What is expected – Return the records exactly, from the first line through the "CÓMO CITAR ESTE ARTÍCULO" line.

Extracted entries –
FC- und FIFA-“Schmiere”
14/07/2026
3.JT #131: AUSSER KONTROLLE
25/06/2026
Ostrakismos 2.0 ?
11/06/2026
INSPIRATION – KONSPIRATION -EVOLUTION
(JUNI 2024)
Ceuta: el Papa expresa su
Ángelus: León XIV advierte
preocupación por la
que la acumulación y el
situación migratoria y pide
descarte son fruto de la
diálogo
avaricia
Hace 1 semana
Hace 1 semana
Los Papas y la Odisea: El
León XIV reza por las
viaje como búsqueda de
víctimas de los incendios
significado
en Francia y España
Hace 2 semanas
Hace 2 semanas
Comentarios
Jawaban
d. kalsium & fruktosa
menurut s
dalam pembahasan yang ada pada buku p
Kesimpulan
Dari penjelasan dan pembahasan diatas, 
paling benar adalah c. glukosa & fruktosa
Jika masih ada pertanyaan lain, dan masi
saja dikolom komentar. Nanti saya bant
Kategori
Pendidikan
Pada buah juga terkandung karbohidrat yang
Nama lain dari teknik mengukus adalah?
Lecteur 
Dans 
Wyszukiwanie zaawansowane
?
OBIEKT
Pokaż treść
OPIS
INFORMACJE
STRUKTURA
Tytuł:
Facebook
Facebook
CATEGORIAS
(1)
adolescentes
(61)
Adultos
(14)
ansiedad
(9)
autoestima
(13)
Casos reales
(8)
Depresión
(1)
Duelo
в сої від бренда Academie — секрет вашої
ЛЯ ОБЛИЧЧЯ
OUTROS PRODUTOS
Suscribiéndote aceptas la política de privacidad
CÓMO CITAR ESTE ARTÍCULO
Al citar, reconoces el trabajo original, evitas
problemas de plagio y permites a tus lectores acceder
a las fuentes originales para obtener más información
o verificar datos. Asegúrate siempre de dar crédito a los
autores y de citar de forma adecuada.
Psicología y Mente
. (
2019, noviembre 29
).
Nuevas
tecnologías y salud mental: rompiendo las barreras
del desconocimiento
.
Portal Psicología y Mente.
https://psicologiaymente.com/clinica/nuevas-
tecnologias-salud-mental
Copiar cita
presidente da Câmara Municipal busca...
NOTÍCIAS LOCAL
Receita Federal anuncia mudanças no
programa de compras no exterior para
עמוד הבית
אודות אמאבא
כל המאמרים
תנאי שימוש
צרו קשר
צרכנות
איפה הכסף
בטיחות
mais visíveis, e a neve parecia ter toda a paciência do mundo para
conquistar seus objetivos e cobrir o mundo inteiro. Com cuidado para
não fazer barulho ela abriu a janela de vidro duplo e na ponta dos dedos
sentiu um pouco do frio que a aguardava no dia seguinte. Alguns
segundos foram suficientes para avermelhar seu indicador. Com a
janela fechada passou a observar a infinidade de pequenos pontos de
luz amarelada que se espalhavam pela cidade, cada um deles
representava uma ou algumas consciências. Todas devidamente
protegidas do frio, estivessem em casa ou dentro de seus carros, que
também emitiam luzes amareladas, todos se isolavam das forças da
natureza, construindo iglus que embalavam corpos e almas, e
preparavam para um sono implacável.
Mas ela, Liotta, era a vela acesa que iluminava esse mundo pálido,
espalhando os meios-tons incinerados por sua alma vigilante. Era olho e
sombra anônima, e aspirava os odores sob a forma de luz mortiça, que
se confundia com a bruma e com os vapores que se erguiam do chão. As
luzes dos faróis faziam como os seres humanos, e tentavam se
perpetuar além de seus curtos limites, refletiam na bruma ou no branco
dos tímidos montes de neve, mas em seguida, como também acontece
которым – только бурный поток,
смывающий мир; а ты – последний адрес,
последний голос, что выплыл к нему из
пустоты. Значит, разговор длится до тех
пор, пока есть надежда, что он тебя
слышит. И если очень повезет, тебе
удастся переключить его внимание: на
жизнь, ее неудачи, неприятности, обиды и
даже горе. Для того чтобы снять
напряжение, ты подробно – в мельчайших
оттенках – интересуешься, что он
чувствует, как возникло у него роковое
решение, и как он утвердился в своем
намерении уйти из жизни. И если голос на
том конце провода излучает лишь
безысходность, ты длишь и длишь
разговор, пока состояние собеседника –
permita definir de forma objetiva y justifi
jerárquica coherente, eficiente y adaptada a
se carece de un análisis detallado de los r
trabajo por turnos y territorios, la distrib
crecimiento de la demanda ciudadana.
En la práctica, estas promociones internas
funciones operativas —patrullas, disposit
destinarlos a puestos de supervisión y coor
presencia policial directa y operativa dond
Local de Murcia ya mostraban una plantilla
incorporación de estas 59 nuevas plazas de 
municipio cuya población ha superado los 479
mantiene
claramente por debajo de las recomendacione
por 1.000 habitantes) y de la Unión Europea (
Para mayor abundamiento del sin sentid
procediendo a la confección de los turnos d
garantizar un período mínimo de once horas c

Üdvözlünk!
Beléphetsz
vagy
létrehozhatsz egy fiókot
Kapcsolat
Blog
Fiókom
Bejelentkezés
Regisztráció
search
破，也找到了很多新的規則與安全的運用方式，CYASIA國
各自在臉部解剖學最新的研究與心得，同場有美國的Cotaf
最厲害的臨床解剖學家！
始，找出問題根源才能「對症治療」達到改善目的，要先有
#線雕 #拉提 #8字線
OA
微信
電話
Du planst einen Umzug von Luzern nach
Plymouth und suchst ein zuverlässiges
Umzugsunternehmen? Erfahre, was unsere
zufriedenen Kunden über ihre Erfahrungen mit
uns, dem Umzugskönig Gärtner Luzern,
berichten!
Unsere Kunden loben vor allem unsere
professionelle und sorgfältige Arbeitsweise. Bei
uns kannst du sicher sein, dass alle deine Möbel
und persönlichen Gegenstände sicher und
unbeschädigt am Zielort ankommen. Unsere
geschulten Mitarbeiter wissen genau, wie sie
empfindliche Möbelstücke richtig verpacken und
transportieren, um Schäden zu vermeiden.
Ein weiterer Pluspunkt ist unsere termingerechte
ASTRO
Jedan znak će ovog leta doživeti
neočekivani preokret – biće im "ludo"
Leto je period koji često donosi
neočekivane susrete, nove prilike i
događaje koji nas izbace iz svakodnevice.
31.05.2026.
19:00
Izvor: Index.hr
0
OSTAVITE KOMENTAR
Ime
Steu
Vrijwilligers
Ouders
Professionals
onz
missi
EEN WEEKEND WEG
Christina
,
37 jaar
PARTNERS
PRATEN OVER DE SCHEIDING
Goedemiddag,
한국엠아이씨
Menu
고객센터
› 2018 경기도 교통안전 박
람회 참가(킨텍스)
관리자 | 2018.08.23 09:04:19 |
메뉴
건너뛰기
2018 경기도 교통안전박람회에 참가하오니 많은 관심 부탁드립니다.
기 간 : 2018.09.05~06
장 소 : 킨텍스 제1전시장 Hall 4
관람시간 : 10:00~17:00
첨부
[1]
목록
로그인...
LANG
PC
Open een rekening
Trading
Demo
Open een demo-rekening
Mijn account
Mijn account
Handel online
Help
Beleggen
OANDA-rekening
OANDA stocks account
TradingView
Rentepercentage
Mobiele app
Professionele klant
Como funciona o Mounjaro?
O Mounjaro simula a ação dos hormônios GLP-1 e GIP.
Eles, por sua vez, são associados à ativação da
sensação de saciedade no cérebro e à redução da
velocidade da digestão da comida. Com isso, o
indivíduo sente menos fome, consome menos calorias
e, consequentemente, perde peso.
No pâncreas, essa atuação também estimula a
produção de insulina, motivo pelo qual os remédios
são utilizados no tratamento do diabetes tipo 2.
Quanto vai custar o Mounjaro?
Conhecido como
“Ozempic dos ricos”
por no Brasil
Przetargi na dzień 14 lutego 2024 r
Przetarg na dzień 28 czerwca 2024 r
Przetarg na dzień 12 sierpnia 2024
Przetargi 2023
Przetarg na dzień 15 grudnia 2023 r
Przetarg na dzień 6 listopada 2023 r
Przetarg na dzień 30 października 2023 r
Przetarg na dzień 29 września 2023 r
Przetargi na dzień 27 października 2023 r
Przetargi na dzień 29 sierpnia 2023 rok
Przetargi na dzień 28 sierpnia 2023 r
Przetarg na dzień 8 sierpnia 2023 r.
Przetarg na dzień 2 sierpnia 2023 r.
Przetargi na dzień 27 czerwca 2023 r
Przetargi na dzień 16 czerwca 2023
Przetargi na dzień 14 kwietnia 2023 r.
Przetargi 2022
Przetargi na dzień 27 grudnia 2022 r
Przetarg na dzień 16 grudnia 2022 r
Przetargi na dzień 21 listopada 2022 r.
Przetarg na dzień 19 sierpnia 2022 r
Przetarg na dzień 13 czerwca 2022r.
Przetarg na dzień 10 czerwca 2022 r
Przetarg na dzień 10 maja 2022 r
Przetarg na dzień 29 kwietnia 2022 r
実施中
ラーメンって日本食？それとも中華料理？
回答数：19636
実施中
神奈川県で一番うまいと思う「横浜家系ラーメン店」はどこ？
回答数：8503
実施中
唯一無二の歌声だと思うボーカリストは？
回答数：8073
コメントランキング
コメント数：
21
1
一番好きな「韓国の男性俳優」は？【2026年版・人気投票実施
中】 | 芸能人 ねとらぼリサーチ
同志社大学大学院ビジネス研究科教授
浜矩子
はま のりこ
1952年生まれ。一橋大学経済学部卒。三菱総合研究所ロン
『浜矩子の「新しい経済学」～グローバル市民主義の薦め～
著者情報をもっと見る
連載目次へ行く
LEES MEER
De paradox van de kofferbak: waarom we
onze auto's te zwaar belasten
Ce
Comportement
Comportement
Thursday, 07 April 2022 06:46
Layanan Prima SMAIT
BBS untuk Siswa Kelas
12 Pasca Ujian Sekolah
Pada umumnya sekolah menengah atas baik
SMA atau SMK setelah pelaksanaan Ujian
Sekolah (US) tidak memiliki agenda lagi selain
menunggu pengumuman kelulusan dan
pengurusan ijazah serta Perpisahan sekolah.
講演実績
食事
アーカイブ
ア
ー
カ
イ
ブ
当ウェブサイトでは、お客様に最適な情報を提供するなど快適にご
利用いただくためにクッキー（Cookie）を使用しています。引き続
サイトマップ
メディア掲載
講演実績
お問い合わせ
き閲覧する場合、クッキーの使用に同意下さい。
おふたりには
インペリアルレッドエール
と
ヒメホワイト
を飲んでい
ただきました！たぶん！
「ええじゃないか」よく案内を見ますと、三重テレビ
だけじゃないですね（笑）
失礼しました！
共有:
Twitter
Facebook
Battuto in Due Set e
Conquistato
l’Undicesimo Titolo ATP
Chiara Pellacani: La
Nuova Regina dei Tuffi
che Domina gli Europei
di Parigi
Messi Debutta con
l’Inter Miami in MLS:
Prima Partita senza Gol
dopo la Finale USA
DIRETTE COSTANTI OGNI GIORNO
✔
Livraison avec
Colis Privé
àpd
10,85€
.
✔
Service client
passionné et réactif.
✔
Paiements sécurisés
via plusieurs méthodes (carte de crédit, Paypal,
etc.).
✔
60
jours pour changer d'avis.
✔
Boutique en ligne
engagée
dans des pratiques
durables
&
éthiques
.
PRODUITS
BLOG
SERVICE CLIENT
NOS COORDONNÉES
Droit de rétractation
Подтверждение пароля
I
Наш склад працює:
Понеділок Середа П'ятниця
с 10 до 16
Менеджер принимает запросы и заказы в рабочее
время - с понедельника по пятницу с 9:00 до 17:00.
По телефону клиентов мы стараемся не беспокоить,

Solution –
FC- und FIFA-“Schmiere”
14/07/2026
3.JT #131: AUSSER KONTROLLE
25/06/2026
Ostrakismos 2.0 ?
11/06/2026
INSPIRATION – KONSPIRATION -EVOLUTION
(JUNI 2024)
Ceuta: el Papa expresa su
Ángelus: León XIV advierte
preocupación por la
que la acumulación y el
situación migratoria y pide
descarte son fruto de la
diálogo
avaricia
Hace 1 semana
Hace 1 semana
Los Papas y la Odisea: El
León XIV reza por las
viaje como búsqueda de
víctimas de los incendios
significado
en Francia y España
Hace 2 semanas
Hace 2 semanas
Comentarios
Jawaban
d. kalsium & fruktosa
menurut s
dalam pembahasan yang ada pada buku p
Kesimpulan
Dari penjelasan dan pembahasan diatas, 
paling benar adalah c. glukosa & fruktosa
Jika masih ada pertanyaan lain, dan masi
saja dikolom komentar. Nanti saya bant
Kategori
Pendidikan
Pada buah juga terkandung karbohidrat yang
Nama lain dari teknik mengukus adalah?
Lecteur 
Dans 
Wyszukiwanie zaawansowane
?
OBIEKT
Pokaż treść
OPIS
INFORMACJE
STRUKTURA
Tytuł:
Facebook
Facebook
CATEGORIAS
(1)
adolescentes
(61)
Adultos
(14)
ansiedad
(9)
autoestima
(13)
Casos reales
(8)
Depresión
(1)
Duelo
в сої від бренда Academie — секрет вашої
ЛЯ ОБЛИЧЧЯ
OUTROS PRODUTOS
Suscribiéndote aceptas la política de privacidad
CÓMO CITAR ESTE ARTÍCULO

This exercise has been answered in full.